[Stored data]

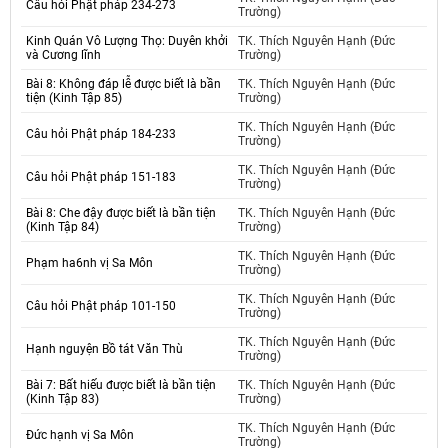
Câu hỏi Phật pháp 234-273
Trường)
Kinh Quán Vô Lượng Thọ: Duyên khởi
TK. Thích Nguyên Hạnh (Đức
và Cương lĩnh
Trường)
Bài 8: Không đáp lễ được biết là bần
TK. Thích Nguyên Hạnh (Đức
tiện (Kinh Tập 85)
Trường)
TK. Thích Nguyên Hạnh (Đức
Câu hỏi Phật pháp 184-233
Trường)
TK. Thích Nguyên Hạnh (Đức
Câu hỏi Phật pháp 151-183
Trường)
Bài 8: Che đậy được biết là bần tiện
TK. Thích Nguyên Hạnh (Đức
(Kinh Tập 84)
Trường)
TK. Thích Nguyên Hạnh (Đức
Phạm ha6nh vị Sa Môn
Trường)
TK. Thích Nguyên Hạnh (Đức
Câu hỏi Phật pháp 101-150
Trường)
TK. Thích Nguyên Hạnh (Đức
Hạnh nguyện Bồ tát Văn Thù
Trường)
Bài 7: Bất hiếu được biết là bần tiện
TK. Thích Nguyên Hạnh (Đức
(Kinh Tập 83)
Trường)
TK. Thích Nguyên Hạnh (Đức
Đức hạnh vị Sa Môn
Trường)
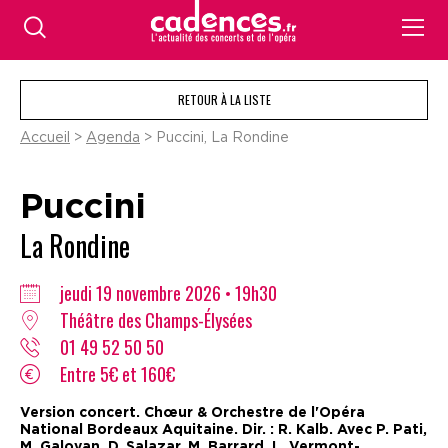
RETOUR À LA LISTE
Accueil
>
Agenda
> Puccini, La Rondine
Puccini
La Rondine
jeudi 19 novembre 2026 • 19h30
Théâtre des Champs-Élysées
01 49 52 50 50
Entre 5€ et 160€
Version concert. Chœur & Orchestre de l'Opéra
National Bordeaux Aquitaine. Dir. : R. Kalb. Avec P. Pati,
M. Galoyan, D. Salazar, M. Barrard, L. Vermont-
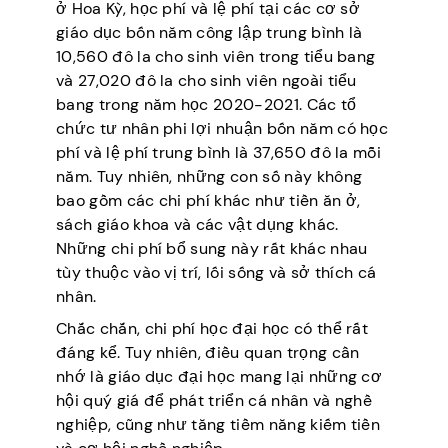
ở Hoa Kỳ, học phí và lệ phí tại các cơ sở
giáo dục bốn năm công lập trung bình là
10,560 đô la cho sinh viên trong tiểu bang
và 27,020 đô la cho sinh viên ngoài tiểu
bang trong năm học 2020-2021. Các tổ
chức tư nhân phi lợi nhuận bốn năm có học
phí và lệ phí trung bình là 37,650 đô la mỗi
năm. Tuy nhiên, những con số này không
bao gồm các chi phí khác như tiền ăn ở,
sách giáo khoa và các vật dụng khác.
Những chi phí bổ sung này rất khác nhau
tùy thuộc vào vị trí, lối sống và sở thích cá
nhân.
Chắc chắn, chi phí học đại học có thể rất
đáng kể. Tuy nhiên, điều quan trọng cần
nhớ là giáo dục đại học mang lại những cơ
hội quý giá để phát triển cá nhân và nghề
nghiệp, cũng như tăng tiềm năng kiếm tiền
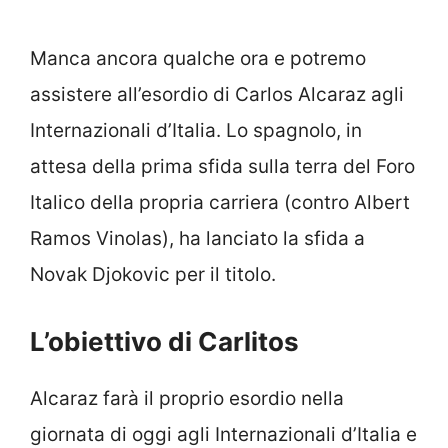
Manca ancora qualche ora e potremo
assistere all’esordio di Carlos Alcaraz agli
Internazionali d’Italia. Lo spagnolo, in
attesa della prima sfida sulla terra del Foro
Italico della propria carriera (contro Albert
Ramos Vinolas), ha lanciato la sfida a
Novak Djokovic per il titolo.
L’obiettivo di Carlitos
Alcaraz farà il proprio esordio nella
giornata di oggi agli Internazionali d’Italia e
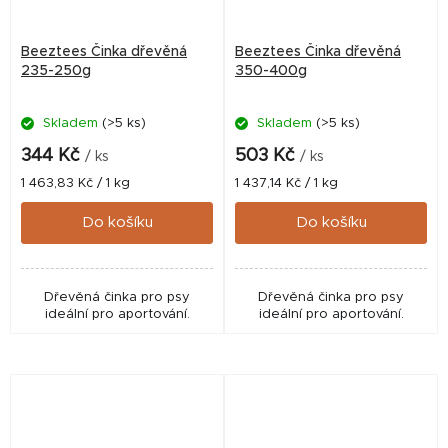
Beeztees Činka dřevěná
Beeztees Činka dřevěná
235-250g
350-400g
Skladem
(>5 ks)
Skladem
(>5 ks)
344 Kč
503 Kč
/ ks
/ ks
Měrná
Měrná
1 463,83 Kč / 1 kg
1 437,14 Kč / 1 kg
cena:
cena:
Do košíku
Do košíku
Dřevěná činka pro psy
Dřevěná činka pro psy
ideální pro aportování.
ideální pro aportování.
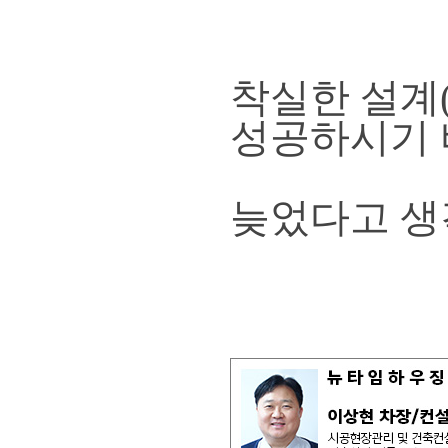
착실한 설계
성공하시기 
늦었다고 생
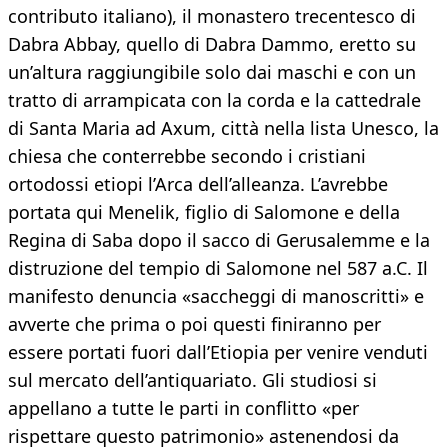
contributo italiano), il monastero trecentesco di
Dabra Abbay, quello di Dabra Dammo, eretto su
un’altura raggiungibile solo dai maschi e con un
tratto di arrampicata con la corda e la cattedrale
di Santa Maria ad Axum, città nella lista Unesco, la
chiesa che conterrebbe secondo i cristiani
ortodossi etiopi l’Arca dell’alleanza. L’avrebbe
portata qui Menelik, figlio di Salomone e della
Regina di Saba dopo il sacco di Gerusalemme e la
distruzione del tempio di Salomone nel 587 a.C. Il
manifesto denuncia «saccheggi di manoscritti» e
avverte che prima o poi questi finiranno per
essere portati fuori dall’Etiopia per venire venduti
sul mercato dell’antiquariato. Gli studiosi si
appellano a tutte le parti in conflitto «per
rispettare questo patrimonio» astenendosi da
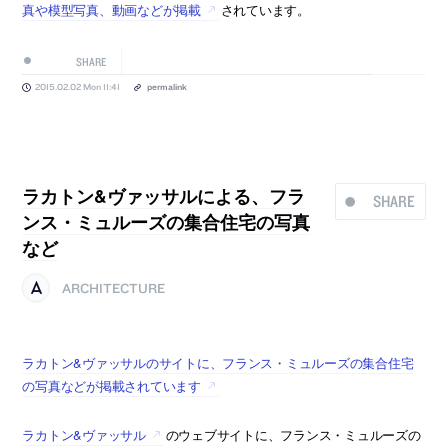
真や模型写真、動画などが掲載
されています。
SHARE
2015.02.02 Mon 11:41
permalink
ラカトン&ヴァッサルによる、フラ
SHARE
ンス・ミュルーズの集合住宅の写真
など
ARCHITECTURE
ラカトン&ヴァッサルのサイトに、フランス・ミュルーズの集合住宅
の写真などが掲載されています
ラカトン&ヴァッサル
のウェブサイトに、フランス・ミュルーズの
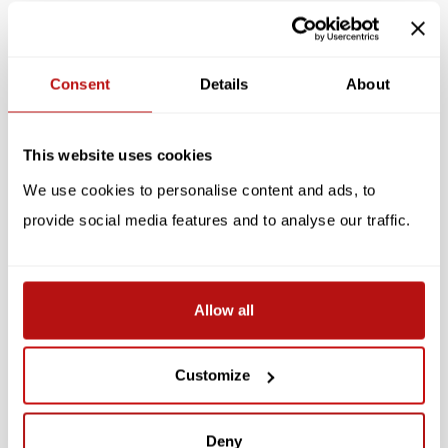
Specificaties
Consent
Details
About
Reviews
Gerelateerde producten
This website uses cookies
We use cookies to personalise content and ads, to
SALE -10%
SALE -10%
provide social media features and to analyse our traffic.
Allow all
BALVI
PUCKATOR
Customize
Flesopener Zwarte Kat
Feline Fine - Zout &
Peper Set
Deny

[/Stored data]

→ What to do
What you return should match the material word for word, apart from the pictures.

→ Solution
Câu hỏi Phật pháp 234-273
Trường)
Kinh Quán Vô Lượng Thọ: Duyên khởi
TK. Thích Nguyên Hạnh (Đức
và Cương lĩnh
Trường)
Bài 8: Không đáp lễ được biết là bần
TK. Thích Nguyên Hạnh (Đức
tiện (Kinh Tập 85)
Trường)
TK. Thích Nguyên Hạnh (Đức
Câu hỏi Phật pháp 184-233
Trường)
TK. Thích Nguyên Hạnh (Đức
Câu hỏi Phật pháp 151-183
Trường)
Bài 8: Che đậy được biết là bần tiện
TK. Thích Nguyên Hạnh (Đức
(Kinh Tập 84)
Trường)
TK. Thích Nguyên Hạnh (Đức
Phạm ha6nh vị Sa Môn
Trường)
TK. Thích Nguyên Hạnh (Đức
Câu hỏi Phật pháp 101-150
Trường)
TK. Thích Nguyên Hạnh (Đức
Hạnh nguyện Bồ tát Văn Thù
Trường)
Bài 7: Bất hiếu được biết là bần tiện
TK. Thích Nguyên Hạnh (Đức
(Kinh Tập 83)
Trường)
TK. Thích Nguyên Hạnh (Đức
Đức hạnh vị Sa Môn
Trường)
RETOUR À LA LISTE
Accueil
>
Agenda
> Puccini, La Rondine
Puccini
La Rondine
jeudi 19 novembre 2026 • 19h30
Théâtre des Champs-Élysées
01 49 52 50 50
Entre 5€ et 160€
Version concert. Chœur & Orchestre de l'Opéra
National Bordeaux Aquitaine. Dir. : R. Kalb. Avec P. Pati,
M. Galoyan, D. Salazar, M. Barrard, L. Vermont-
ở Hoa Kỳ, học phí và lệ phí tại các cơ sở
giáo dục bốn năm công lập trung bình là
10,560 đô la cho sinh viên trong tiểu bang
và 27,020 đô la cho sinh viên ngoài tiểu
bang trong năm học 2020-2021. Các tổ
chức tư nhân phi lợi nhuận bốn năm có học
phí và lệ phí trung bình là 37,650 đô la mỗi
năm. Tuy nhiên, những con số này không
bao gồm các chi phí khác như tiền ăn ở,
sách giáo khoa và các vật dụng khác.
Những chi phí bổ sung này rất khác nhau
tùy thuộc vào vị trí, lối sống và sở thích cá
nhân.
Chắc chắn, chi phí học đại học có thể rất
đáng kể. Tuy nhiên, điều quan trọng cần
nhớ là giáo dục đại học mang lại những cơ
hội quý giá để phát triển cá nhân và nghề
nghiệp, cũng như tăng tiềm năng kiếm tiền
Manca ancora qualche ora e potremo
assistere all’esordio di Carlos Alcaraz agli
Internazionali d’Italia. Lo spagnolo, in
attesa della prima sfida sulla terra del Foro
Italico della propria carriera (contro Albert
Ramos Vinolas), ha lanciato la sfida a
Novak Djokovic per il titolo.
L’obiettivo di Carlitos
Alcaraz farà il proprio esordio nella
giornata di oggi agli Internazionali d’Italia e
Beeztees Činka dřevěná
Beeztees Činka dřevěná
235-250g
350-400g
Skladem
(>5 ks)
Skladem
(>5 ks)
344 Kč
503 Kč
/ ks
/ ks
Měrná
Měrná
1 463,83 Kč / 1 kg
1 437,14 Kč / 1 kg
cena:
cena:
Do košíku
Do košíku
Dřevěná činka pro psy
Dřevěná činka pro psy
ideální pro aportování.
ideální pro aportování.
착실한 설계
성공하시기 
늦었다고 생
contributo italiano), il monastero trecentesco di
Dabra Abbay, quello di Dabra Dammo, eretto su
un’altura raggiungibile solo dai maschi e con un
tratto di arrampicata con la corda e la cattedrale
di Santa Maria ad Axum, città nella lista Unesco, la
chiesa che conterrebbe secondo i cristiani
ortodossi etiopi l’Arca dell’alleanza. L’avrebbe
portata qui Menelik, figlio di Salomone e della
Regina di Saba dopo il sacco di Gerusalemme e la
distruzione del tempio di Salomone nel 587 a.C. Il
manifesto denuncia «saccheggi di manoscritti» e
avverte che prima o poi questi finiranno per
essere portati fuori dall’Etiopia per venire venduti
sul mercato dell’antiquariato. Gli studiosi si
appellano a tutte le parti in conflitto «per
rispettare questo patrimonio» astenendosi da
真や模型写真、動画などが掲載
されています。
SHARE
2015.02.02 Mon 11:41
permalink
ラカトン&ヴァッサルによる、フラ
SHARE
ンス・ミュルーズの集合住宅の写真
など
ARCHITECTURE
ラカトン&ヴァッサルのサイトに、フランス・ミュルーズの集合住宅
の写真などが掲載されています
ラカトン&ヴァッサル
のウェブサイトに、フランス・ミュルーズの
Specificaties
Consent
Details
About
Reviews
Gerelateerde producten
This website uses cookies
We use cookies to personalise content and ads, to
SALE -10%
SALE -10%
provide social media features and to analyse our traffic.
Allow all
BALVI
PUCKATOR
Customize
Flesopener Zwarte Kat
Feline Fine - Zout &
Peper Set
Deny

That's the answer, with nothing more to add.